Investors using the Robinhood Markets trading platform tend to be big fans of growth stocks, so it's not surprising to find Zoom Video Communications (ZM 0.15%) on the list of the 100 most widely held stocks among users on the stock trading app.

Zoom stock skyrocketed in 2020 as the videoconferencing app became an essential utility during the pandemic, but more recently the stock price has taken a hit. Share prices plunged 45% in 2021, and have continued to slide in the first weeks of 2022. However, nothing fundamental has changed about Zoom's business operations or performance. While its meteoric growth rates have slowed, the company is still in good shape to continue growing, and at its current share price, which is essentially where it was at the start of the pandemic, it looks like a good bet to beat the market over the long run.

Person waving on a video conference call.

Image source: Getty Images.

Zoom currently trades at a price-to-earnings ratio of just 31, making it only slightly more expensive than the S&P 500 at 26.

That's one reason to bet on it crushing the market.
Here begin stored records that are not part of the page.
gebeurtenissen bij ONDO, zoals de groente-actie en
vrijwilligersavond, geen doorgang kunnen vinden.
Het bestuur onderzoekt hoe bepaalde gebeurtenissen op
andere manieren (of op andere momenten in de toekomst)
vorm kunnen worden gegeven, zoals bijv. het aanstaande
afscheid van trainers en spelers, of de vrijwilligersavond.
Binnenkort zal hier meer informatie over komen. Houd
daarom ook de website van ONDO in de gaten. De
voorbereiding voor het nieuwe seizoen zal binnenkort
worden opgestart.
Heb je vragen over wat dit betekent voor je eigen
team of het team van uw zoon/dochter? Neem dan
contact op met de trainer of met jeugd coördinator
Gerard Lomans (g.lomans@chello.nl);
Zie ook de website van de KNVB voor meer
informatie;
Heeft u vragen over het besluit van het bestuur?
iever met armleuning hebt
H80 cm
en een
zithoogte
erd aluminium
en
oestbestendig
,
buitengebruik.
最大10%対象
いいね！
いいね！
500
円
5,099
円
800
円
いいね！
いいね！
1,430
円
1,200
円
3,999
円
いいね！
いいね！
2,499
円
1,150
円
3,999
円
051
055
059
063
Let's take a look at a few others.

Remote work is here to stay

Unlike some other stocks that thrived during the earlier part of the pandemic like Peloton Interactive or Wayfair, Zoom hasn't experienced any real challenges now that most adults are vaccinated and have mostly returned to their pre-pandemic routines. Companies are still negotiating the return to the offices, but many companies and employees have been pleasantly surprised by the benefits of remote work. A survey from Reimagine Work a year ago showed that 52% of corporate and government employees favored a hybrid arrangement between remote and in-office with 11% preferring fully remote. In other words, only 37% wanted a full return to the office.

For the businesses that make up Zoom's customer base, remote work in one form or another is here to stay. Zoom has become an essential tool for remote communication, and that's unlikely to change after the pandemic as Zoom has replaced even phone calls for businesses in many cases.

Zoom has pricing power

Though Zoom faces competition from big tech companies like Alphabet, Microsoft, and Salesforce.com, the company is the clear leader in videoconferencing. A survey by EmailToolTester last March found that Zoom had roughly 50% global market share, well ahead of second-place Google Meet at 22%.
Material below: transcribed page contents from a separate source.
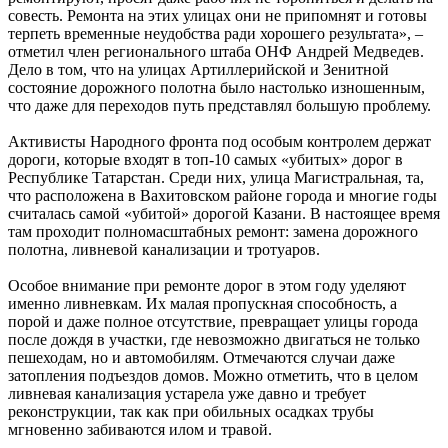
совесть. Ремонта на этих улицах они не припомнят и готовы
терпеть временные неудобства ради хорошего результата», –
отметил член регионального штаба ОНФ Андрей Медведев.
Дело в том, что на улицах Артиллерийской и Зенитной
состояние дорожного полотна было настолько изношенным,
что даже для переходов путь представлял большую проблему.
Активисты Народного фронта под особым контролем держат
дороги, которые входят в топ-10 самых «убитых» дорог в
Республике Татарстан. Среди них, улица Магистральная, та,
что расположена в Вахитовском районе города и многие годы
считалась самой «убитой» дорогой Казани. В настоящее время
там проходит полномасштабных ремонт: замена дорожного
полотна, ливневой канализации и тротуаров.
Особое внимание при ремонте дорог в этом году уделяют
именно ливневкам. Их малая пропускная способность, а
порой и даже полное отсутствие, превращает улицы города
после дождя в участки, где невозможно двигаться не только
пешеходам, но и автомобилям. Отмечаются случаи даже
затопления подъездов домов. Можно отметить, что в целом
ливневая канализация устарела уже давно и требует
реконструкции, так как при обильных осадках трубы
мгновенно забиваются илом и травой.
Unlike many of its cloud stock peers, Zoom is also highly profitable with an adjusted operating margin of 39% in its most recent quarter. That shows the company has both an outstanding business model and a sticky product that gives it pricing power. Its 50% market share is further evidence of that.
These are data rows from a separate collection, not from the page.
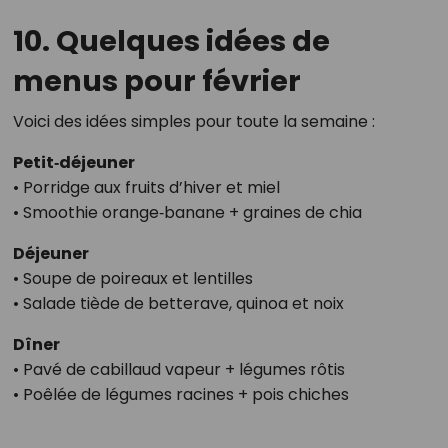
10. Quelques idées de
menus pour février
Voici des idées simples pour toute la semaine :
Petit‑déjeuner
• Porridge aux fruits d’hiver et miel
• Smoothie orange‑banane + graines de chia
Déjeuner
• Soupe de poireaux et lentilles
• Salade tiède de betterave, quinoa et noix
Dîner
• Pavé de cabillaud vapeur + légumes rôtis
• Poêlée de légumes racines + pois chiches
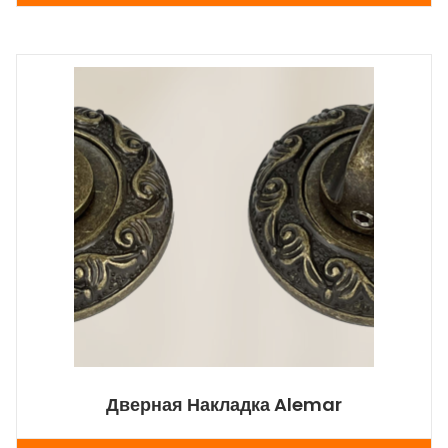
Дверная Накладка Alemar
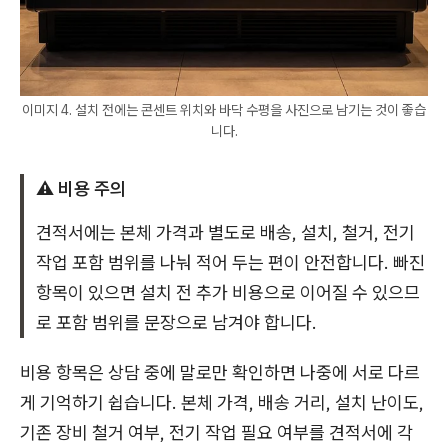
이미지 4. 설치 전에는 콘센트 위치와 바닥 수평을 사진으로 남기는 것이 좋습
니다.
⚠️ 비용 주의
견적서에는 본체 가격과 별도로 배송, 설치, 철거, 전기
작업 포함 범위를 나눠 적어 두는 편이 안전합니다. 빠진
항목이 있으면 설치 전 추가 비용으로 이어질 수 있으므
로 포함 범위를 문장으로 남겨야 합니다.
비용 항목은 상담 중에 말로만 확인하면 나중에 서로 다르
게 기억하기 쉽습니다. 본체 가격, 배송 거리, 설치 난이도,
기존 장비 철거 여부, 전기 작업 필요 여부를 견적서에 각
Companies that have built their videoconferencing ecosystem around Zoom will be reluctant to change to a different provider, and that gives Zoom pricing power, which is especially important for growing profits. That pricing power means the company can grow both through adding new customers and new products and from raising prices.

There are several growth opportunities ahead

Being the leader in video conferencing gives Zoom a natural path into further enterprise communications technologies like messaging and chat and to being a more diversified enterprise software company, providing a suite of services like Salesforce does.

The company showed its intention to move in this direction with its proposed acquisition last year of Five9, which makes cloud software for call centers. That deal was rejected by Five9 shareholders, though the stock price is down a third since then so they may have made a mistake with the rejection.

Still, it shows Zoom's intentions of being more of an all-encompassing software company and its track record of strong customer and employee satisfaction rating should help it move in that direction, making it easier for it to absorb acquisitions and for it to roll out new products for its customer base.

While Zoom may never post triple-digit revenue growth again like we saw in 2020, it's a mistake to think the company's best days are behind it. At a market cap of less than $50 billion now, the stock could easily double, especially considering its valuation and profitability. If it executes in new product releases and acquisitions, it still has 10-bagger potential even as it's underperformed over the last year.